### Exercise objective
In the listing below, locate the line that contains "우측하단 카톡바로가기로 클릭해주세요" and the line that contains "의한 교환/환불은 불가합니다". Restate word for word those two lines and every line between them, and nothing else.

### Supplied records
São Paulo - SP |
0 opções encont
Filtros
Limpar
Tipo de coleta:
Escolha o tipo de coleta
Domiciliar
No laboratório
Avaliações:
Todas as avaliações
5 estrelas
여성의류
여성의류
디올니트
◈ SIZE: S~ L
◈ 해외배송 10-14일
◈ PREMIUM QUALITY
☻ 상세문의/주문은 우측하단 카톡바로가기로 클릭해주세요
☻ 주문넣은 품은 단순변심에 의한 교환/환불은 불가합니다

...

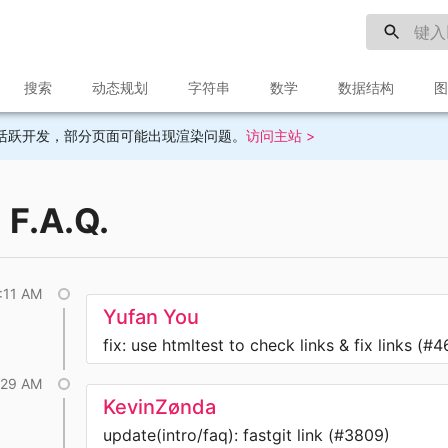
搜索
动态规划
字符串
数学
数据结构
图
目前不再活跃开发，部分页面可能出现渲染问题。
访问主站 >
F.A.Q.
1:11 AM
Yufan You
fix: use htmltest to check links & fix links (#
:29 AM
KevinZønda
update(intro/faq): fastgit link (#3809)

### Answer space
☻ 상세문의/주문은 우측하단 카톡바로가기로 클릭해주세요
☻ 주문넣은 품은 단순변심에 의한 교환/환불은 불가합니다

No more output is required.